As a member of a missile handling team, part of Thorn's mission is to monitor the temperatures of boosters in storage by using a temperature tool.

He also knew the tool needed an update as it was causing problems for personnel and he took steps to modernize it.

"The main fault with this system is the age, as it has been in use since the early 2000s," said Thorn.

Problems with the current tool

Firstly, motherboards within the temperature tool frequently malfunction and fail to send alerts when temperatures fall out of balance, which could pose a risk to the boosters.

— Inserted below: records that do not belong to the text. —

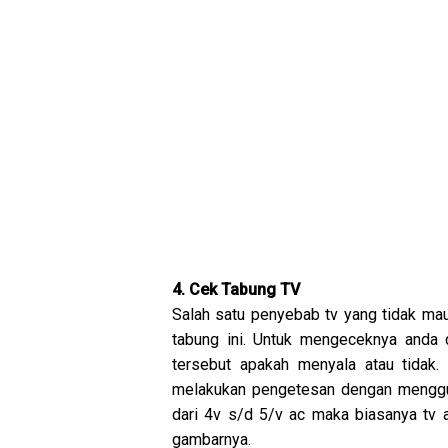
4. Cek Tabung TV
Salah satu penyebab tv yang tidak mau
tabung ini. Untuk mengeceknya anda 
tersebut apakah menyala atau tidak.
melakukan pengetesan dengan menggun
dari 4v s/d 5/v ac maka biasanya tv 
gambarnya.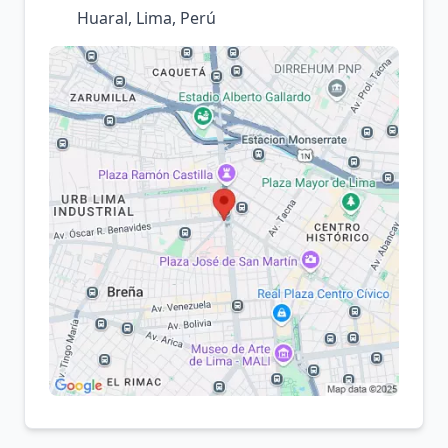
Huaral, Lima, Perú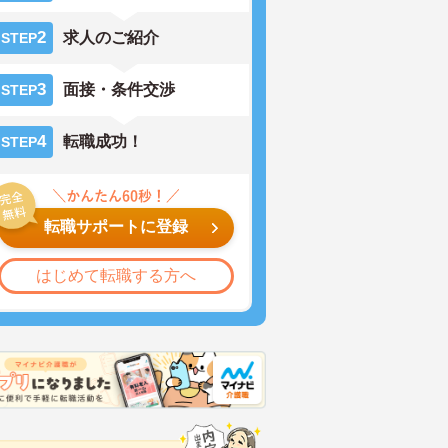
2
求人のご紹介
STEP
3
面接・条件交渉
STEP
4
転職成功！
STEP
転職サポートに登録
はじめて転職する方へ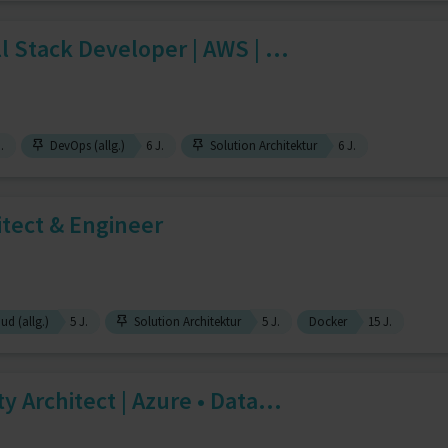
l Stack Developer | AWS | ...
.
DevOps (allg.)
6 J.
Solution Architektur
6 J.
itect & Engineer
ud (allg.)
5 J.
Solution Architektur
5 J.
Docker
15 J.
y Architect | Azure • Data...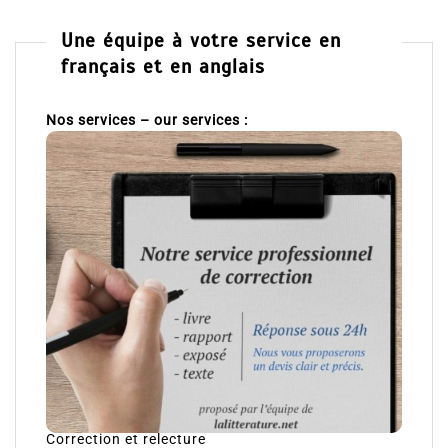
Une équipe à votre service en
français et en anglais
Nos services – our services :
Correction et relecture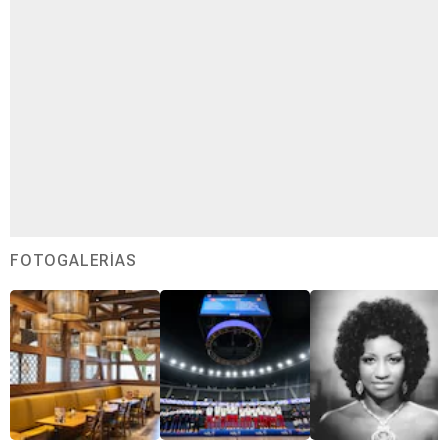
FOTOGALERÍAS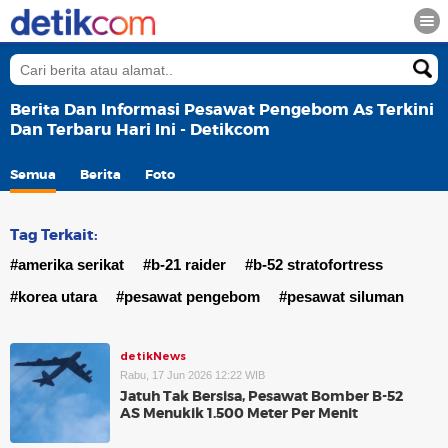
Berita Dan Informasi Pesawat Pengebom As Terkini
Dan Terbaru Hari Ini - Detikcom
Semua
Berita
Foto
Tag Terkait:
#amerika serikat
#b-21 raider
#b-52 stratofortress
#korea utara
#pesawat pengebom
#pesawat siluman
detikNews
Rabu, 17 Jun 2026 12:22 WIB
Jatuh Tak Bersisa, Pesawat Bomber B-52
AS Menukik 1.500 Meter Per Menit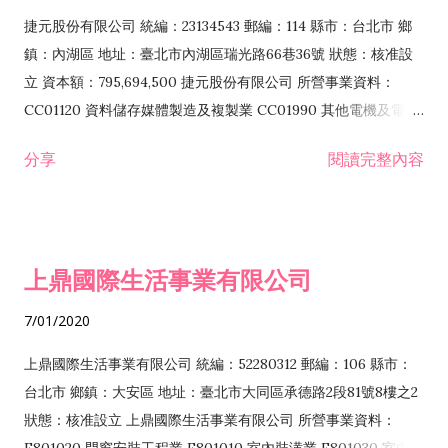
F399040 無店面零售業 F399990 其他綜合零售業 F401010 國
捷元股份有限公司 統編：23134543 郵編：114 縣市：台北市 鄉
際貿易業 ZZ99999 除許可業務外，得經營法令非禁止或限制之
鎮：內湖區 地址：臺北市內湖區瑞光路66巷36號 狀態：核准設
業務
立 資本額：795,694,500 捷元股份有限公司 所營事業資料：
CC01120 資料儲存媒體製造及複製業 CC01990 其他電機及電子
機械器材製造業 CB01020 事務機器製造業 E601020 電器安裝業
分享
閱讀完整內容
CC01050 資料儲存及處理設備製造業 CC01060 有線通信機械器
材製造業 E605010 電腦設備安裝業 CC01070 無線通信機械器材
製造業 F113020 電器批發業 E701010 電信工程業 CC01080 電
子零組件製造業 CC01110 電腦及其週邊設備製造業 F113050 電
上鼎國際生活事業有限公司
腦及事務性機器設備批發業 F113070 電信器材批發業 F118010
資訊軟體批發業 F119010 電子材料批發業 F213010 電器零售業
7/01/2020
F213030 電腦及事務性機器設備零售業 F213060 電信器材零售
業 F218010 資訊軟體零售業 F219010 電子材料零售業 F399990
上鼎國際生活事業有限公司 統編：52280312 郵編：106 縣市：
其他綜合零售業 F399040 無店面零售業 F401010 國際貿易業
台北市 鄉鎮：大安區 地址：臺北市大同區承德路2段81號8樓之2
F601010 智慧財產權業 G801010 倉儲業 I102010 投資顧問業
狀態：核准設立 上鼎國際生活事業有限公司 所營事業資料：
I103060 管理顧問業 I199990 其他顧問服務業 I105010 藝術品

"The temperature probes regularly go from 80 degrees to minus 20, too," said Thorn. "We would get constant false alerts and personnel would work all hours of the night."

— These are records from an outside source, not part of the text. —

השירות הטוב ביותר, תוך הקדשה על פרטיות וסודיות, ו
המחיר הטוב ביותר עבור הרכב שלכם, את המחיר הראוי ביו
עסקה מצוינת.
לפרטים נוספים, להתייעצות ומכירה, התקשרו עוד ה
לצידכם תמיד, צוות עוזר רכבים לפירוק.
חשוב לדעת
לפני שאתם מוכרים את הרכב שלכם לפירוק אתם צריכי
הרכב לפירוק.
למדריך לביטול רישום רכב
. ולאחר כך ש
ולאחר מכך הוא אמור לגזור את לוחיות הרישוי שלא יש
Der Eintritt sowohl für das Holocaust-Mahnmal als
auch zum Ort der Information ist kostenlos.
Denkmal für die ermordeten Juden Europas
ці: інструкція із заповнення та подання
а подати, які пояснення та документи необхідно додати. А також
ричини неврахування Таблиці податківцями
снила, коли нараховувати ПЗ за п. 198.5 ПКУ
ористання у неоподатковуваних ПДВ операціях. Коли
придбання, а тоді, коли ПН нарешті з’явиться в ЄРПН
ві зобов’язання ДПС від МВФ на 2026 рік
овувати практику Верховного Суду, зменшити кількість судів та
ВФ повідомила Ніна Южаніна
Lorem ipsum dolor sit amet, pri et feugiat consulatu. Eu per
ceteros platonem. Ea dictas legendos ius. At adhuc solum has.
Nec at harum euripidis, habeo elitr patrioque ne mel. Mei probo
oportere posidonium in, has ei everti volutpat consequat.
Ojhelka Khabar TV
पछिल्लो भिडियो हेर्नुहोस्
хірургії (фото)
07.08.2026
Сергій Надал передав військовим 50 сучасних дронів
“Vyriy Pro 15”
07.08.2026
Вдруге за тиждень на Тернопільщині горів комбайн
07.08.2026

In addition to costing manpower hours, the tool could pose a risk when it malfunctions and the booster would need to be sent out to be inspected for damage, at the cost of millions of dollars.

Other problems include the temperature tool losing programming memory and its roster of phone numbers. The cords on the tool are also too thick and would get damaged or cut by doors.

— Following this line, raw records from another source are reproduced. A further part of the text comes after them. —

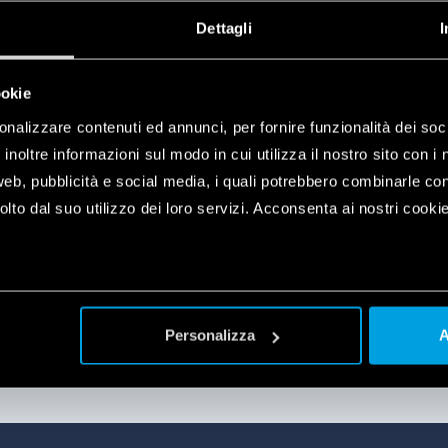
izzati, all’interno della rete di
Dettagli
I
r, dove potrai trovare consulenza e
ookie
zionanti per dimostrare le
onalizzare contenuti ed annunci, per fornire funzionalità dei soc
e di personale competente e
inoltre informazioni sul modo in cui utilizza il nostro sito con i 
web, pubblicità e social media, i quali potrebbero combinarle co
igliore soluzione per il tuo impianto.
lto dal suo utilizzo dei loro servizi. Acconsenta ai nostri cookie
ui sempre disponibile all’acquisto,
plet
a
Personalizza
A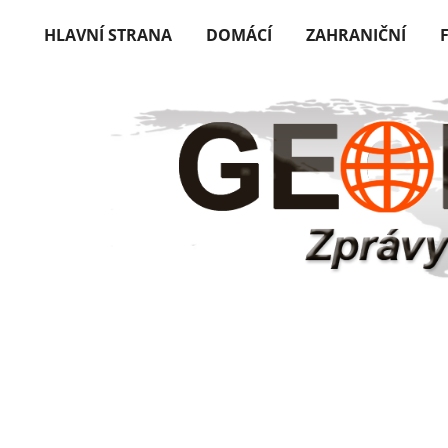
HLAVNÍ STRANA
DOMÁCÍ
ZAHRANIČNÍ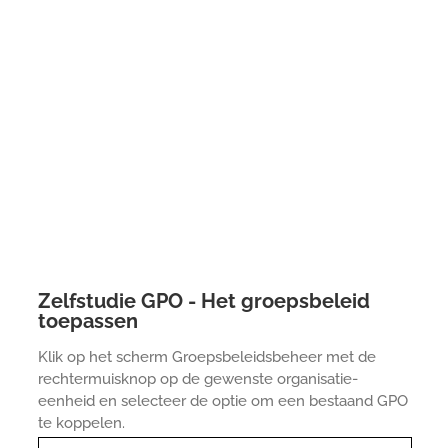
Zelfstudie GPO - Het groepsbeleid
toepassen
Klik op het scherm Groepsbeleidsbeheer met de
rechtermuisknop op de gewenste organisatie-
eenheid en selecteer de optie om een bestaand GPO
te koppelen.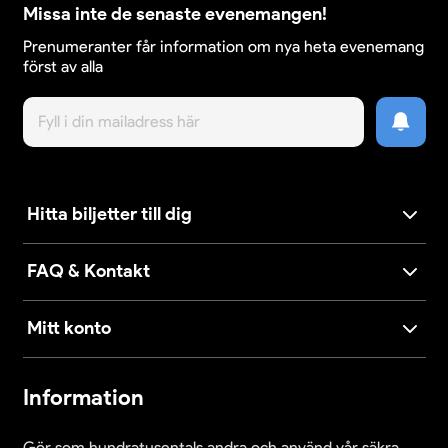
Missa inte de senaste evenemangen!
Prenumeranter får information om nya heta evenemang
först av alla
Hitta biljetter till dig
FAQ & Kontakt
Mitt konto
Information
Gör som hundratusentals andra och använd vår säkra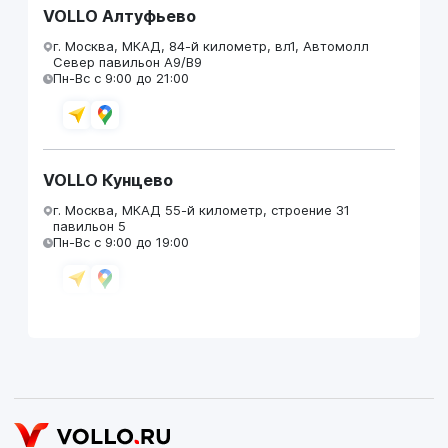
VOLLO Алтуфьево
г. Москва, МКАД, 84-й километр, вл1, Автомолл
Север павильон А9/В9
Пн-Вс с 9:00 до 21:00
VOLLO Кунцево
г. Москва, МКАД 55-й километр, строение 31
павильон 5
Пн-Вс с 9:00 до 19:00
VOLLO Брянск
г. Брянск, Московский проезд, д.4
Пн-Пт с 9:00 до 19:00 Сб-Вс с 10:00 до 19:00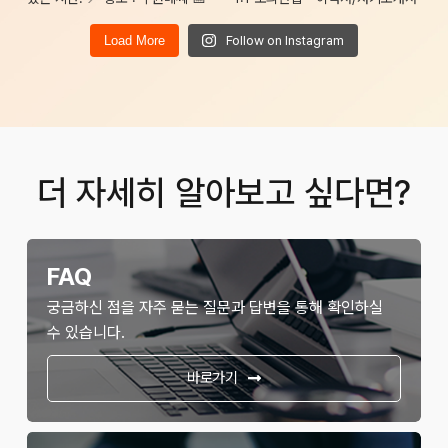
Load More
Follow on Instagram
더 자세히 알아보고 싶다면?
FAQ
궁금하신 점을 자주 묻는 질문과 답변을 통해 확인하실
수 있습니다.
바로가기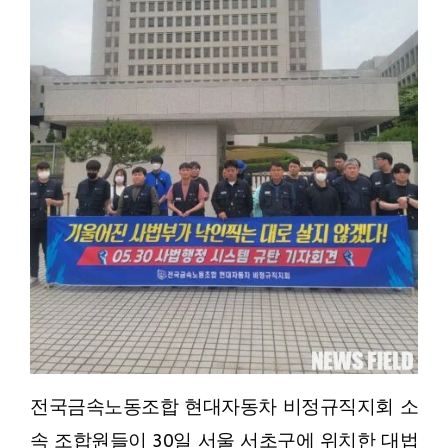
전국금속노동조합 현대자동차 비정규직지회 소
속 조합원들이 30일 서울 서초구에 위치한 대법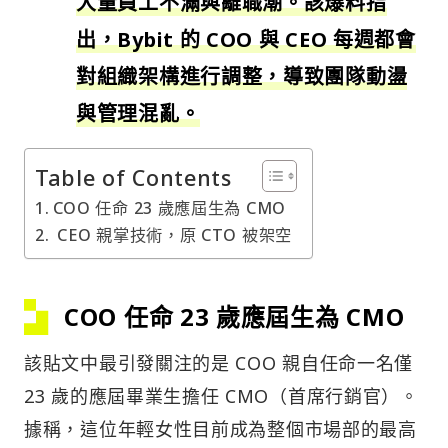
大量員工不滿與離職潮。該爆料指
出，Bybit 的 COO 與 CEO 每週都會
對組織架構進行調整，導致團隊動盪
與管理混亂。
Table of Contents
COO 任命 23 歲應屆生為 CMO
CEO 親掌技術，原 CTO 被架空
COO 任命 23 歲應屆生為 CMO
該貼文中最引發關注的是 COO 親自任命一名僅
23 歲的應屆畢業生擔任 CMO（首席行銷官）。
據稱，這位年輕女性目前成為整個市場部的最高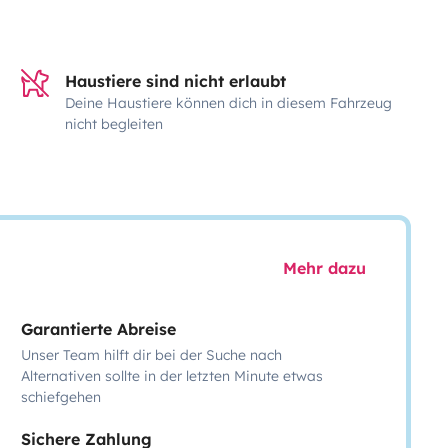
Haustiere sind nicht erlaubt
Deine Haustiere können dich in diesem Fahrzeug
nicht begleiten
Mehr dazu
Garantierte Abreise
Unser Team hilft dir bei der Suche nach
Alternativen sollte in der letzten Minute etwas
schiefgehen
Sichere Zahlung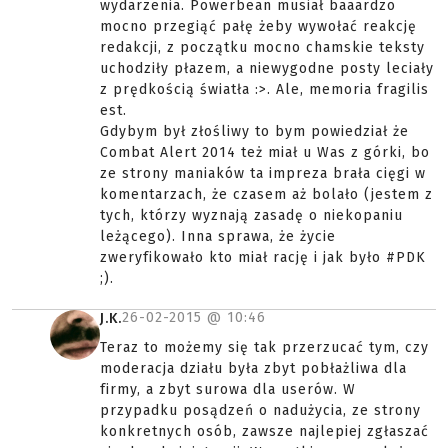
wydarzenia. Powerbean musiał baaardzo
mocno przegiąć pałę żeby wywołać reakcję
redakcji, z początku mocno chamskie teksty
uchodziły płazem, a niewygodne posty leciały
z prędkością światła :>. Ale, memoria fragilis
est.
Gdybym był złośliwy to bym powiedział że
Combat Alert 2014 też miał u Was z górki, bo
ze strony maniaków ta impreza brała cięgi w
komentarzach, że czasem aż bolało (jestem z
tych, którzy wyznają zasadę o niekopaniu
leżącego). Inna sprawa, że życie
zweryfikowało kto miał rację i jak było #PDK
;).
26-02-2015 @
10:46
J.K.
Teraz to możemy się tak przerzucać tym, czy
moderacja działu była zbyt pobłażliwa dla
firmy, a zbyt surowa dla userów. W
przypadku posądzeń o nadużycia, ze strony
konkretnych osób, zawsze najlepiej zgłaszać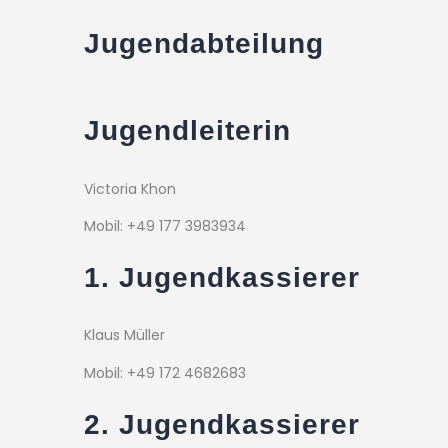
Jugendabteilung
Jugendleiterin
Victoria Khon
Mobil: +49 177 3983934
1. Jugendkassierer
Klaus Müller
Mobil: +49 172 4682683
2. Jugendkassierer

"Sometimes when the facility power goes out, it shuts down our telephone lines and doesn't allow the tool to operate during an emergency," Thorn added.

Out with the old, in with the new
As a solution for these problems, Thorn developed a new system.

He was so dedicated to figuring out how to fix the problems with the temperature tool, Thorn used his own money and bought a heating bulb for reptile enclosures to keep the project going, even when shop funding ran out.

"I took the unit and fully rebuilt it," he said. "I added power supplies and repurposed the alarm relay and turned on the heater inside the unit."

The biggest fix is the use of the lightbulb, which Thorn installed to keep the unit warm in Montana's cold weather. With the old temperature tool, cold weather would give false readings and set off alerts.

"I tested the new unit with the lightbulbs to determine the power needed to keep the unit warm while being exposed to Montana's cold elements," said Thorn.

The lightbulb solved that problem, and in the future it will have a custom-built heater to keep the temperature at or within a degree of what is set.

Power outages, a problem with the older unit, are no longer an issue since Thorn hooked up the new tool to a 4G LTE service.

Networked with the new system, a person can be in another country and still monitor temps, according to Thorn.

"NCOICs of the shop can control and monitor user's change control and watch temps over a long-range data-logging graph," he said.

"This new unit is not limited to sending just temperature readings," he added. "There are more than 100 other readings it can take and alert the team on."

Thorn hopes these modernization efforts will eventually become a DOD-wide norm. Ideally, he would like to supply all missile bases with the new tool.

"Going forward with this, I believe there will be more Airmen willing to look at a problem and see their own ways to improve and do so," said Nelson.

"Thorn loves problem-solving and jumps at the chance when he can help fix issues," he continued. "He has an incredible effect on the others in our shop."